SOURCE DATA ::
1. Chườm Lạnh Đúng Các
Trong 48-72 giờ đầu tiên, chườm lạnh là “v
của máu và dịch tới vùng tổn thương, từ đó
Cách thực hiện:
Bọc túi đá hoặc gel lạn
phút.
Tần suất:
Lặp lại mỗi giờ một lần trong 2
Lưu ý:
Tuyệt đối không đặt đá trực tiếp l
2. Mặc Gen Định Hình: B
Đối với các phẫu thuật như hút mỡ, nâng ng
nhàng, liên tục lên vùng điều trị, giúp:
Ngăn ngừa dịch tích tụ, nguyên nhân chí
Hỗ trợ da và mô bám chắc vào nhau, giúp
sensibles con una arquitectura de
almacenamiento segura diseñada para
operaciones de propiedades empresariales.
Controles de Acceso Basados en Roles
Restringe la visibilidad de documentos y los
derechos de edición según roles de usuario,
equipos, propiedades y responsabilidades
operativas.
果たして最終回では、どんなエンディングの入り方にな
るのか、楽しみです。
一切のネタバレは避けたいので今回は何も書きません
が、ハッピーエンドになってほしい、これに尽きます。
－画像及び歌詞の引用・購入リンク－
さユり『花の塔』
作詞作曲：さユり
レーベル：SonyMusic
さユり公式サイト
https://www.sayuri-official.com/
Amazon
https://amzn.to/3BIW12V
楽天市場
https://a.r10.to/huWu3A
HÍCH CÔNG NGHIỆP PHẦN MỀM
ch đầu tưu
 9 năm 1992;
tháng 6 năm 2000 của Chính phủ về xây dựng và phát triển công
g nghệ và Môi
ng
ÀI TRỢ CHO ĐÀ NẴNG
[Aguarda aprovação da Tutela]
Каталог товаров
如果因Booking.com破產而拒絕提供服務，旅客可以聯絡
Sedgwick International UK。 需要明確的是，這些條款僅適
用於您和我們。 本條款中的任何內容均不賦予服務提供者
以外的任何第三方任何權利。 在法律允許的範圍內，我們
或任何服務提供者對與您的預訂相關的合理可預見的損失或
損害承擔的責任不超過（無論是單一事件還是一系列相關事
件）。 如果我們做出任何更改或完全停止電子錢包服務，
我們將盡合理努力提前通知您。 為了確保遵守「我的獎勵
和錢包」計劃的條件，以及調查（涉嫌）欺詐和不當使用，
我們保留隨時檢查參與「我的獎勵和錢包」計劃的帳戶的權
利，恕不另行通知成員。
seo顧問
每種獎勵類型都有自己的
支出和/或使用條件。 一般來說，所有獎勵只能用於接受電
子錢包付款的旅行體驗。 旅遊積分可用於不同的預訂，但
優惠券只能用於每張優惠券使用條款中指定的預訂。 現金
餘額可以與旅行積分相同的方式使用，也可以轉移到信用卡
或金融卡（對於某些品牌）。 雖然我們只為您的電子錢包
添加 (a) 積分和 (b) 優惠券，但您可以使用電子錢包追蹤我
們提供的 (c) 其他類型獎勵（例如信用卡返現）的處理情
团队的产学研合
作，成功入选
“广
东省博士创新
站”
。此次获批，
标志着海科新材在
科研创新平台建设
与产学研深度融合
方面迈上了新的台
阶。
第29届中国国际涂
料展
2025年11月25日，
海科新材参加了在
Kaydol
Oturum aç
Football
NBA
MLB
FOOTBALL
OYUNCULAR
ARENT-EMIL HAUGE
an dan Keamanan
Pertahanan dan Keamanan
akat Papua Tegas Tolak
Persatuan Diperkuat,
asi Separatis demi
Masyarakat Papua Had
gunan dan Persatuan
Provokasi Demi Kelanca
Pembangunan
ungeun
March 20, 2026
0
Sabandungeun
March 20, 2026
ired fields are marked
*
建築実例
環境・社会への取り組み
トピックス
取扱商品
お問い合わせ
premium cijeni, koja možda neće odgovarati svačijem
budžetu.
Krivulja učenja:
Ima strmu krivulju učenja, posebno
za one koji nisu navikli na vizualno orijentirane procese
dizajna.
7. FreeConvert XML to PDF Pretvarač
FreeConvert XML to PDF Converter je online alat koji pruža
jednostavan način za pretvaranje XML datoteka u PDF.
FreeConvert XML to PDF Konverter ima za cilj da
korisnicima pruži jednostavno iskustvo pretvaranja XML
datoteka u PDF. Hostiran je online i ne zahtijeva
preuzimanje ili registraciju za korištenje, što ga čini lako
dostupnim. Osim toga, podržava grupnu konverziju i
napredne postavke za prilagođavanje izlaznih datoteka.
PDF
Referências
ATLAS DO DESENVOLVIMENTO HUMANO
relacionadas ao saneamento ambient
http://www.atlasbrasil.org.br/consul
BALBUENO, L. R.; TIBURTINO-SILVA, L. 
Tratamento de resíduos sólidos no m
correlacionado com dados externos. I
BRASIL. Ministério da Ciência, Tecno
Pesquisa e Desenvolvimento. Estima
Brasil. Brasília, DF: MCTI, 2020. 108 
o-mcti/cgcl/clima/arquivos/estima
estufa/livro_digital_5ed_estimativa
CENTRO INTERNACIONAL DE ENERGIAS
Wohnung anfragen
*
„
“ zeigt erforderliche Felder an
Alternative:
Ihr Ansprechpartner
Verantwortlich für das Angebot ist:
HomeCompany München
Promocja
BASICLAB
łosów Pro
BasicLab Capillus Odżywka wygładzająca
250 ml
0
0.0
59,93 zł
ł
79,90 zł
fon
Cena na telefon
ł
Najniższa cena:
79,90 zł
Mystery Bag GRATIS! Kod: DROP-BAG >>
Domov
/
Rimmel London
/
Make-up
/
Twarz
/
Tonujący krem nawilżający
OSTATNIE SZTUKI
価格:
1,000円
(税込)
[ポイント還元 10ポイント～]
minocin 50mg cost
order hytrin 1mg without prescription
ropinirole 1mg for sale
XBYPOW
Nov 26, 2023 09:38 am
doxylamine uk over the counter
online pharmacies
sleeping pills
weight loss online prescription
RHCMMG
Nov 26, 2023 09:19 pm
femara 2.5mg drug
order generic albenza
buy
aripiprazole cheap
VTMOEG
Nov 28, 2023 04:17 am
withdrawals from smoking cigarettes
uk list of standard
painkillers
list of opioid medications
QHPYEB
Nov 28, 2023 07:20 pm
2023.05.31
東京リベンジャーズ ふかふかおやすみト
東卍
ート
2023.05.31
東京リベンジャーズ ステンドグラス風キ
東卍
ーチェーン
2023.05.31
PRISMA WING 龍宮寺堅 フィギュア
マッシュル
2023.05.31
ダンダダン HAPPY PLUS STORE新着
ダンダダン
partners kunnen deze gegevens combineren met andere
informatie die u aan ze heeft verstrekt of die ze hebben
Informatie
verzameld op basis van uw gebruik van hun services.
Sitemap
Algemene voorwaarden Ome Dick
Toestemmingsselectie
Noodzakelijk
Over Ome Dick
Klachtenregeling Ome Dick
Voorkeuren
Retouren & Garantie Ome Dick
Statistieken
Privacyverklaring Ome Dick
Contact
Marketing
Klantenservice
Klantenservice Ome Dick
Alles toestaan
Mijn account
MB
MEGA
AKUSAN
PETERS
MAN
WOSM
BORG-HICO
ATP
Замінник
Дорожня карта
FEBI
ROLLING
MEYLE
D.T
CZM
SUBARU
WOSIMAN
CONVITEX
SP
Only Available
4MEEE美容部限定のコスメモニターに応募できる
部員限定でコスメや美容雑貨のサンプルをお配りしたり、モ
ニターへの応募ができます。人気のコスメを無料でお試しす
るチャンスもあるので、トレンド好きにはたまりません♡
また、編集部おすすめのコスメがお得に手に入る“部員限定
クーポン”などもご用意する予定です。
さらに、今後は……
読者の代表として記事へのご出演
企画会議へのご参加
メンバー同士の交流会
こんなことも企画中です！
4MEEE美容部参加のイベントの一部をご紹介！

REQUIREMENT :: The answer should consist of the full listing, repeated exactly.

RESPONSE AREA ::
1. Chườm Lạnh Đúng Các
Trong 48-72 giờ đầu tiên, chườm lạnh là “v
của máu và dịch tới vùng tổn thương, từ đó
Cách thực hiện:
Bọc túi đá hoặc gel lạn
phút.
Tần suất:
Lặp lại mỗi giờ một lần trong 2
Lưu ý:
Tuyệt đối không đặt đá trực tiếp l
2. Mặc Gen Định Hình: B
Đối với các phẫu thuật như hút mỡ, nâng ng
nhàng, liên tục lên vùng điều trị, giúp:
Ngăn ngừa dịch tích tụ, nguyên nhân chí
Hỗ trợ da và mô bám chắc vào nhau, giúp
sensibles con una arquitectura de
almacenamiento segura diseñada para
operaciones de propiedades empresariales.
Controles de Acceso Basados en Roles
Restringe la visibilidad de documentos y los
derechos de edición según roles de usuario,
equipos, propiedades y responsabilidades
operativas.
果たして最終回では、どんなエンディングの入り方にな
るのか、楽しみです。
一切のネタバレは避けたいので今回は何も書きません
が、ハッピーエンドになってほしい、これに尽きます。
－画像及び歌詞の引用・購入リンク－
さユり『花の塔』
作詞作曲：さユり
レーベル：SonyMusic
さユり公式サイト
https://www.sayuri-official.com/
Amazon
https://amzn.to/3BIW12V
楽天市場
https://a.r10.to/huWu3A
HÍCH CÔNG NGHIỆP PHẦN MỀM
ch đầu tưu
 9 năm 1992;
tháng 6 năm 2000 của Chính phủ về xây dựng và phát triển công
g nghệ và Môi
ng
ÀI TRỢ CHO ĐÀ NẴNG
[Aguarda aprovação da Tutela]
Каталог товаров
如果因Booking.com破產而拒絕提供服務，旅客可以聯絡
Sedgwick International UK。 需要明確的是，這些條款僅適
用於您和我們。 本條款中的任何內容均不賦予服務提供者
以外的任何第三方任何權利。 在法律允許的範圍內，我們
或任何服務提供者對與您的預訂相關的合理可預見的損失或
損害承擔的責任不超過（無論是單一事件還是一系列相關事
件）。 如果我們做出任何更改或完全停止電子錢包服務，
我們將盡合理努力提前通知您。 為了確保遵守「我的獎勵
和錢包」計劃的條件，以及調查（涉嫌）欺詐和不當使用，
我們保留隨時檢查參與「我的獎勵和錢包」計劃的帳戶的權
利，恕不另行通知成員。
seo顧問
每種獎勵類型都有自己的
支出和/或使用條件。 一般來說，所有獎勵只能用於接受電
子錢包付款的旅行體驗。 旅遊積分可用於不同的預訂，但
優惠券只能用於每張優惠券使用條款中指定的預訂。 現金
餘額可以與旅行積分相同的方式使用，也可以轉移到信用卡
或金融卡（對於某些品牌）。 雖然我們只為您的電子錢包
添加 (a) 積分和 (b) 優惠券，但您可以使用電子錢包追蹤我
們提供的 (c) 其他類型獎勵（例如信用卡返現）的處理情
团队的产学研合
作，成功入选
“广
东省博士创新
站”
。此次获批，
标志着海科新材在
科研创新平台建设
与产学研深度融合
方面迈上了新的台
阶。
第29届中国国际涂
料展
2025年11月25日，
海科新材参加了在
Kaydol
Oturum aç
Football
NBA
MLB
FOOTBALL
OYUNCULAR
ARENT-EMIL HAUGE
an dan Keamanan
Pertahanan dan Keamanan
akat Papua Tegas Tolak
Persatuan Diperkuat,
asi Separatis demi
Masyarakat Papua Had
gunan dan Persatuan
Provokasi Demi Kelanca
Pembangunan
ungeun
March 20, 2026
0
Sabandungeun
March 20, 2026
ired fields are marked
*
建築実例
環境・社会への取り組み
トピックス
取扱商品
お問い合わせ
premium cijeni, koja možda neće odgovarati svačijem
budžetu.
Krivulja učenja:
Ima strmu krivulju učenja, posebno
za one koji nisu navikli na vizualno orijentirane procese
dizajna.
7. FreeConvert XML to PDF Pretvarač
FreeConvert XML to PDF Converter je online alat koji pruža
jednostavan način za pretvaranje XML datoteka u PDF.
FreeConvert XML to PDF Konverter ima za cilj da
korisnicima pruži jednostavno iskustvo pretvaranja XML
datoteka u PDF. Hostiran je online i ne zahtijeva
preuzimanje ili registraciju za korištenje, što ga čini lako
dostupnim. Osim toga, podržava grupnu konverziju i
napredne postavke za prilagođavanje izlaznih datoteka.
PDF
Referências
ATLAS DO DESENVOLVIMENTO HUMANO
relacionadas ao saneamento ambient
http://www.atlasbrasil.org.br/consul
BALBUENO, L. R.; TIBURTINO-SILVA, L. 
Tratamento de resíduos sólidos no m
correlacionado com dados externos. I
BRASIL. Ministério da Ciência, Tecno
Pesquisa e Desenvolvimento. Estima
Brasil. Brasília, DF: MCTI, 2020. 108 
o-mcti/cgcl/clima/arquivos/estima
estufa/livro_digital_5ed_estimativa
CENTRO INTERNACIONAL DE ENERGIAS
Wohnung anfragen
*
„
“ zeigt erforderliche Felder an
Alternative:
Ihr Ansprechpartner
Verantwortlich für das Angebot ist:
HomeCompany München
Promocja
BASICLAB
łosów Pro
BasicLab Capillus Odżywka wygładzająca
250 ml
0
0.0
59,93 zł
ł
79,90 zł
fon
Cena na telefon
ł
Najniższa cena:
79,90 zł
Mystery Bag GRATIS! Kod: DROP-BAG >>
Domov
/
Rimmel London
/
Make-up
/
Twarz
/
Tonujący krem nawilżający
OSTATNIE SZTUKI
価格:
1,000円
(税込)
[ポイント還元 10ポイント～]
minocin 50mg cost
order hytrin 1mg without prescription
ropinirole 1mg for sale
XBYPOW
Nov 26, 2023 09:38 am
doxylamine uk over the counter
online pharmacies
sleeping pills
weight loss online prescription
RHCMMG
Nov 26, 2023 09:19 pm
femara 2.5mg drug
order generic albenza
buy
aripiprazole cheap
VTMOEG
Nov 28, 2023 04:17 am
withdrawals from smoking cigarettes
uk list of standard
painkillers
list of opioid medications
QHPYEB
Nov 28, 2023 07:20 pm
2023.05.31
東京リベンジャーズ ふかふかおやすみト
東卍
ート
2023.05.31
東京リベンジャーズ ステンドグラス風キ
東卍
ーチェーン
2023.05.31
PRISMA WING 龍宮寺堅 フィギュア
マッシュル
2023.05.31
ダンダダン HAPPY PLUS STORE新着
ダンダダン
partners kunnen deze gegevens combineren met andere
informatie die u aan ze heeft verstrekt of die ze hebben
Informatie
verzameld op basis van uw gebruik van hun services.
Sitemap
Algemene voorwaarden Ome Dick
Toestemmingsselectie
Noodzakelijk
Over Ome Dick
Klachtenregeling Ome Dick
Voorkeuren
Retouren & Garantie Ome Dick
Statistieken
Privacyverklaring Ome Dick
Contact
Marketing
Klantenservice
Klantenservice Ome Dick
Alles toestaan
Mijn account
MB
MEGA
AKUSAN
PETERS
MAN
WOSM
BORG-HICO
ATP
Замінник
Дорожня карта
FEBI
ROLLING
MEYLE
D.T
CZM
SUBARU
WOSIMAN
CONVITEX
SP
Only Available
4MEEE美容部限定のコスメモニターに応募できる
部員限定でコスメや美容雑貨のサンプルをお配りしたり、モ
ニターへの応募ができます。人気のコスメを無料でお試しす
るチャンスもあるので、トレンド好きにはたまりません♡
また、編集部おすすめのコスメがお得に手に入る“部員限定
クーポン”などもご用意する予定です。
さらに、今後は……
読者の代表として記事へのご出演
企画会議へのご参加
メンバー同士の交流会
こんなことも企画中です！
4MEEE美容部参加のイベントの一部をご紹介！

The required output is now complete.